Required work | Nothing should appear in the answer except the lines below from the line containing "яє не затінювати вхід." through the line containing "Uzak iş istasyonu", copied exactly, with pictures left out.

-- Data shown follows --

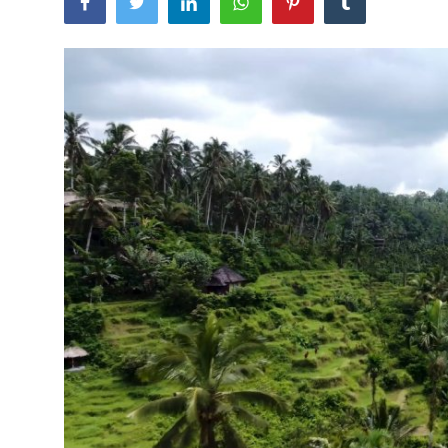
Usadha
Indonesia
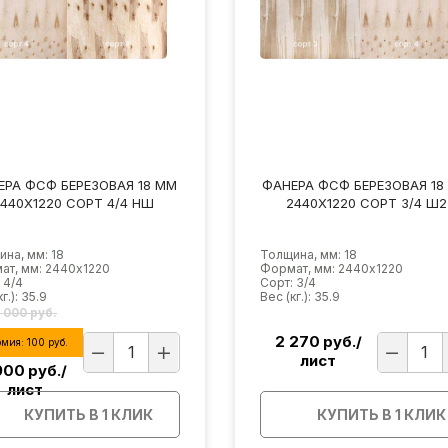
ЕРА ФСФ БЕРЕЗОВАЯ 18 ММ
ФАНЕРА ФСФ БЕРЕЗОВАЯ 18
2440Х1220 СОРТ 3/4 Ш2
2440Х1220 СОРТ 3/3 Ш2
на, мм: 18
Толщина, мм: 18
ат, мм: 2440х1220
Формат, мм: 2440х1220
 3/4
Сорт: 3/3
г.): 35.9
Вес (кг.): 35.9
270
руб./
2 380
руб./
лист
лист
КУПИТЬ В 1 КЛИК
КУПИТЬ В 1 КЛИК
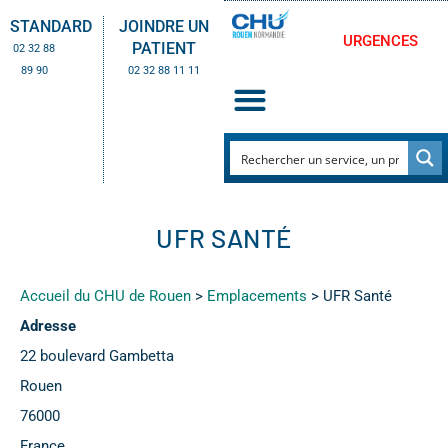
STANDARD
JOINDRE UN
URGENCES
PATIENT
02 32 88
89 90
02 32 88 11 11
UFR SANTÉ
Accueil du CHU de Rouen
>
Emplacements
>
UFR Santé
Adresse
22 boulevard Gambetta
Rouen
76000
France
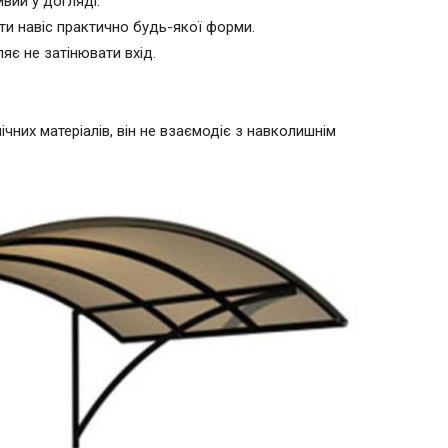
вий у догляді.
ти навіс практично будь-якої форми.
яє не затінювати вхід.
чних матеріалів, він не взаємодіє з навколишнім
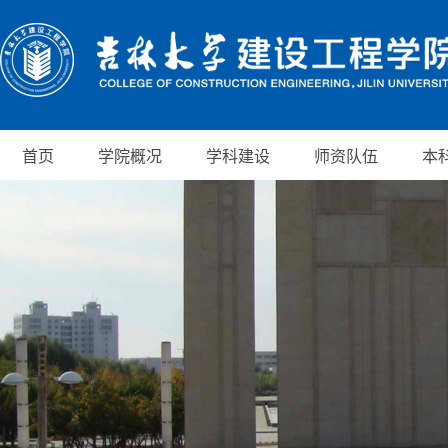
首页
学院概况
学科建设
师资队伍
本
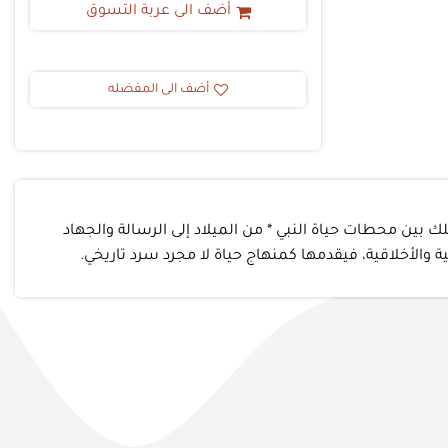
أضف الى عربة التسوق
أضف الى المفضله
بين محطات حياة النبي * من الميلاد إلى الرسالة والجهاد
 والأخلاقية، فيقدمها كمنهاج حياة لا مجرد سرد تاريخي.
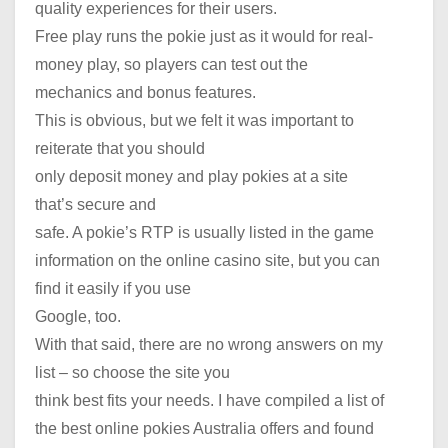
quality experiences for their users.
Free play runs the pokie just as it would for real-
money play, so players can test out the
mechanics and bonus features.
This is obvious, but we felt it was important to
reiterate that you should
only deposit money and play pokies at a site
that’s secure and
safe. A pokie’s RTP is usually listed in the game
information on the online casino site, but you can
find it easily if you use
Google, too.
With that said, there are no wrong answers on my
list – so choose the site you
think best fits your needs. I have compiled a list of
the best online pokies Australia offers and found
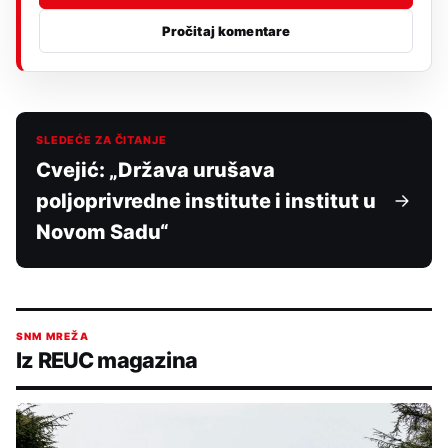
Pročitaj komentare
SLEDEĆE ZA ČITANJE
Cvejić: „Država urušava
poljoprivredne institute i institut u
Novom Sadu“
SNM MREŽA
Iz REUC magazina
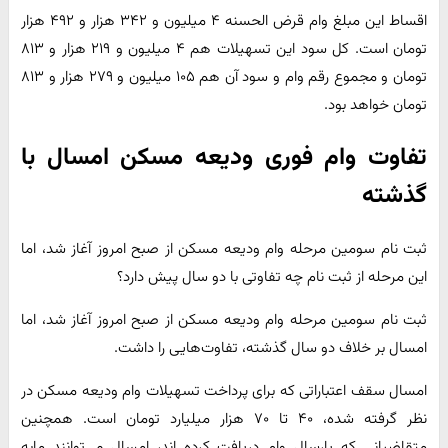
اقساط این مبلغ وام قرض الحسنه ۴ میلیون و ۳۴۲ هزار و ۴۹۲ هزار
تومان است. کل سود این تسهیلات هم ۴ میلیون و ۲۱۹ هزار و ۸۱۳
تومان و مجموع رقم وام و سود آن هم ۱۰۵ میلیون و ۲۷۹ هزار و ۸۱۳
تومان خواهد بود.
تفاوت وام فوری ودیعه مسکن امسال با
گذشته
ثبت نام سومین مرحله وام ودیعه مسکن از صبح امروز آغاز شد، اما
این مرحله از ثبت نام چه تفاوتی با دو سال پیش دارد؟
ثبت نام سومین مرحله وام ودیعه مسکن از صبح امروز آغاز شد، اما
امسال بر خلاف دو سال گذشته، تفاوت‌هایی را داشت.
امسال سقف اعتباراتی که برای پرداخت تسهیلات وام ودیعه مسکن در
نظر گرفته شده، ۴۰ تا ۷۰ هزار میلیارد تومان است. همچنین
متقاضیانی که پارسال وام دریافت کرده اند، امسال می‌توانند مابه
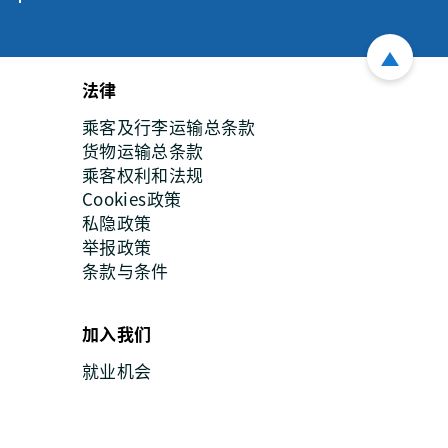
法律
乘客及行李运输总条款
货物运输总条款
乘客权利和法规
Cookies政策
私隐政策
举报政策
条款与条件
加入我们
就业机会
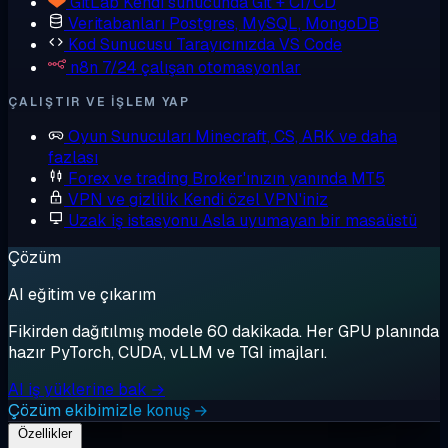
GitLab
Kendi sunucunda Git + CI/CD
Veritabanları
Postgres, MySQL, MongoDB
Kod Sunucusu
Tarayıcınızda VS Code
n8n
7/24 çalışan otomasyonlar
ÇALIŞTIR VE IŞLEM YAP
Oyun Sunucuları
Minecraft, CS, ARK ve daha
fazlası
Forex ve trading
Broker'ınızın yanında MT5
VPN ve gizlilik
Kendi özel VPN'iniz
Uzak iş istasyonu
Asla uyumayan bir masaüstü
Çözüm
AI eğitim ve çıkarım
Fikirden dağıtılmış modele 60 dakikada. Her GPU planında
hazır PyTorch, CUDA, vLLM ve TGI imajları.
AI iş yüklerine bak →
Çözüm ekibimizle konuş →
Özellikler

-- Data shown concluded --

Result |
яє не затінювати вхід.
чних матеріалів, він не взаємодіє з навколишнім
首页
学院概况
学科建设
师资队伍
本
أضف الى عربة التسوق
أضف الى المفضله
بين محطات حياة النبي * من الميلاد إلى الرسالة والجهاد
 والأخلاقية، فيقدمها كمنهاج حياة لا مجرد سرد تاريخي.
quality experiences for their users.
Free play runs the pokie just as it would for real-
money play, so players can test out the
mechanics and bonus features.
This is obvious, but we felt it was important to
reiterate that you should
only deposit money and play pokies at a site
that’s secure and
safe. A pokie’s RTP is usually listed in the game
information on the online casino site, but you can
find it easily if you use
Google, too.
With that said, there are no wrong answers on my
list – so choose the site you
think best fits your needs. I have compiled a list of
the best online pokies Australia offers and found
Pročitaj komentare
SLEDEĆE ZA ČITANJE
Cvejić: „Država urušava
poljoprivredne institute i institut u
Novom Sadu“
SNM MREŽA
Iz REUC magazina
اقساط این مبلغ وام قرض الحسنه ۴ میلیون و ۳۴۲ هزار و ۴۹۲ هزار
تومان است. کل سود این تسهیلات هم ۴ میلیون و ۲۱۹ هزار و ۸۱۳
تومان و مجموع رقم وام و سود آن هم ۱۰۵ میلیون و ۲۷۹ هزار و ۸۱۳
تومان خواهد بود.
تفاوت وام فوری ودیعه مسکن امسال با
گذشته
ثبت نام سومین مرحله وام ودیعه مسکن از صبح امروز آغاز شد، اما
این مرحله از ثبت نام چه تفاوتی با دو سال پیش دارد؟
ثبت نام سومین مرحله وام ودیعه مسکن از صبح امروز آغاز شد، اما
امسال بر خلاف دو سال گذشته، تفاوت‌هایی را داشت.
امسال سقف اعتباراتی که برای پرداخت تسهیلات وام ودیعه مسکن در
نظر گرفته شده، ۴۰ تا ۷۰ هزار میلیارد تومان است. همچنین
متقاضیانی که پارسال وام دریافت کرده اند، امسال می‌توانند مابه
法律
乘客及行李运输总条款
货物运输总条款
乘客权利和法规
Cookies政策
私隐政策
举报政策
条款与条件
加入我们
就业机会
GitLab
Kendi sunucunda Git + CI/CD
Veritabanları
Postgres, MySQL, MongoDB
Kod Sunucusu
Tarayıcınızda VS Code
n8n
7/24 çalışan otomasyonlar
ÇALIŞTIR VE IŞLEM YAP
Oyun Sunucuları
Minecraft, CS, ARK ve daha
fazlası
Forex ve trading
Broker'ınızın yanında MT5
VPN ve gizlilik
Kendi özel VPN'iniz
Uzak iş istasyonu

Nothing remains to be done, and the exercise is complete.